Con questo haiku, la più famosa forma di poesia giapponese, vogliamo introdurvi ad un evento culturale che accoglie una delle pagine più importanti dell’arte siciliana.

Siamo a Palazzo Sant’Elia, a Palermo, dove – grazie alla Settimana delle Culture – fino al 28 luglio si potrà visitare la mostra “O’Tama e Vincenzo Ragusa.
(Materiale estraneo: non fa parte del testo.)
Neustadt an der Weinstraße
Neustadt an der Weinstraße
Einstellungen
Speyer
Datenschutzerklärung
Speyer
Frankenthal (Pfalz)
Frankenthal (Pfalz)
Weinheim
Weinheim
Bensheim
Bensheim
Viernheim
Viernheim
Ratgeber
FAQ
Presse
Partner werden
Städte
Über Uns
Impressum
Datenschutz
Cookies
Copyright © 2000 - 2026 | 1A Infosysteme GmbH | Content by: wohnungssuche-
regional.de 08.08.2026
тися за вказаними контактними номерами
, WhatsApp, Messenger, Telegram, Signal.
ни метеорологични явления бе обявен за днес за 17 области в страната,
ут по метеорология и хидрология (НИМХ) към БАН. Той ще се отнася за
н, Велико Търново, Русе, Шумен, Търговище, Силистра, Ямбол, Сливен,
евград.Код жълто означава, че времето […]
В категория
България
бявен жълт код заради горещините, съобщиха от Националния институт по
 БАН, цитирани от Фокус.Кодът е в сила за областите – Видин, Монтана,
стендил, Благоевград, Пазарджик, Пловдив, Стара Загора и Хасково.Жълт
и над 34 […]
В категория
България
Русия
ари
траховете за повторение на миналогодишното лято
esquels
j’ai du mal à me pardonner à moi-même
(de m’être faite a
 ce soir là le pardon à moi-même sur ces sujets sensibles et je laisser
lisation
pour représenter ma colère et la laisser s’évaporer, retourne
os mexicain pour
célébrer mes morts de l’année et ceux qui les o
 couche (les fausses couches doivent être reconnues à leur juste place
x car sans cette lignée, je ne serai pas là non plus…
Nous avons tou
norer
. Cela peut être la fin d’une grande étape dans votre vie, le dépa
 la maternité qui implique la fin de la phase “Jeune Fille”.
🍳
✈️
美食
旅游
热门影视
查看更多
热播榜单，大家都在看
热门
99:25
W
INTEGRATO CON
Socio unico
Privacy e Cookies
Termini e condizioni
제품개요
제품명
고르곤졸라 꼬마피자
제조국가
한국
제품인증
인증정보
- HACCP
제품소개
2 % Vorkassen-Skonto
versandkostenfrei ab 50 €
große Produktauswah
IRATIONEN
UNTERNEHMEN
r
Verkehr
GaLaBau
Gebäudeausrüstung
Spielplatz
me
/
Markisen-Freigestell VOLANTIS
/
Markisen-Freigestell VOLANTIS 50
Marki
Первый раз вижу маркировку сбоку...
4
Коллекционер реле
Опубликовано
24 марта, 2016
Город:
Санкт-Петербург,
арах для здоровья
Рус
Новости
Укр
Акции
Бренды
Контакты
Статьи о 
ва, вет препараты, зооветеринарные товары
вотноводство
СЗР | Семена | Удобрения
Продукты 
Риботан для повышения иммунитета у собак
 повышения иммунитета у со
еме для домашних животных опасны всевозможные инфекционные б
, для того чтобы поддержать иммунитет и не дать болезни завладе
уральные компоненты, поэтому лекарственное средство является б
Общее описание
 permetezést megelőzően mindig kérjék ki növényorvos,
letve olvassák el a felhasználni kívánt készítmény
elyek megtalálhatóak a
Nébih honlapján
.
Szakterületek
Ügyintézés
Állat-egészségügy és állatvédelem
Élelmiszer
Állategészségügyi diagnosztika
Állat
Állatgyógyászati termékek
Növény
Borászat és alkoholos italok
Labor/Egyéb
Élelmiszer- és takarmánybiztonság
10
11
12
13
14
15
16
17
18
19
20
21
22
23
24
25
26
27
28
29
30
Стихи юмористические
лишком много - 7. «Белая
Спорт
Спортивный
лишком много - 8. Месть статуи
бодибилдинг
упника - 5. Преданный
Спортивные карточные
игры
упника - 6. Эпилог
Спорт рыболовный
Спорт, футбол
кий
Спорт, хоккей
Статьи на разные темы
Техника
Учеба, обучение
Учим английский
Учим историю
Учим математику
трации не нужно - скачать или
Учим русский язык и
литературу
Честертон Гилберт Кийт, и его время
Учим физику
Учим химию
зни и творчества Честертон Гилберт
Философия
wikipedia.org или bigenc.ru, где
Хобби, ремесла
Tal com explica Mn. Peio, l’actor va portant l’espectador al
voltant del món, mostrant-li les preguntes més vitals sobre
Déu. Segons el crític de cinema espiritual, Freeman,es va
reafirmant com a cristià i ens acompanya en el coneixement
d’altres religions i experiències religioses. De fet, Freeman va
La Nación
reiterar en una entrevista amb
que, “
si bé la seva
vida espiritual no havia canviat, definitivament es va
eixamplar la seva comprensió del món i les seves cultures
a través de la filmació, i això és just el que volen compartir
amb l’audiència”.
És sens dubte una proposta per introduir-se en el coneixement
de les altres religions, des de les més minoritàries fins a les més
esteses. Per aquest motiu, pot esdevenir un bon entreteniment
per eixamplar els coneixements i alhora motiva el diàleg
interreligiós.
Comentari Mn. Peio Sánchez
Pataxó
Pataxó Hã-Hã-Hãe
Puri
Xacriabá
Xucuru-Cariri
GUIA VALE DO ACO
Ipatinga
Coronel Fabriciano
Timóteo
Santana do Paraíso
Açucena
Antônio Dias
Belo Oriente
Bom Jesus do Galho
Un ponte tra Tokio e Palermo”, composta da circa centotrenta opere raccolte con perseveranza, dal 1996 fino ad oggi, dalla curatrice Maria Antonietta Spadaro.

O’Tama e Vincenzo Ragusa furono, a cavallo del XIX e del XX secolo, promotori nel capoluogo siciliano della corrente artistico-culturale del cosiddetto “giapponismo”.

Quando il Giappone aprì le sue frontiere verso l’Occidente, l’imperatore Mutsuhito ritenne necessario invitare dall’Italia, considerata la culla della tradizione artistica, tre artisti per fondare una scuola d’arte che reggesse il passo con le linee stilistiche della cultura figurativa moderna.

Nacque così a Tokyo la scuola d’arte “Kobu Bijutsu Gekko” del Ministero dell’industria e tecnologia; gli artisti selezionati dall’Accademia milanese di Brera furono Antonio Fontanesi per la pittura, Giovanni Vincenzo Cappelletti per l’architettura e il palermitano Vincenzo Ragusa per la scultura.

Quest’ultimo, al suo ritorno in Sicilia, portò con sé la giovanissima artista giapponese Kiyohara Tama, la sorella di lei, O’Chio, un’abile ricamatrice, e il marito, Einosuke Kiyohara, esperto nella laccatura di oggetti.

La pionieristica idea di Vincenzo Ragusa era quella di creare a Palermo un “Museo e una Scuola d’arti orientali”. Il progetto riuscì per metà, qualche anno dopo infatti Ragusa fu costretto a vendere gran parte degli oltre 4200 oggetti giapponesi che aveva portato con sé, e che furono acquistati dal Museo Luigi Pigorini di Roma.

La giovane O’Tama, questo il soprannome dell’artista giapponese, che significa “sfera di cristallo lucente”, venne a Palermo per amore di Vincenzo e, sempre per amore, si convertì al cristianesimo, lo sposò e cambiò il proprio nome in Eleonora Ragusa. Da quel momento le sue opere portarono questa nuova firma, talvolta unita agli ideogrammi giapponesi, a voler rappresentare la costante fusione di due visioni, occidentale e orientale.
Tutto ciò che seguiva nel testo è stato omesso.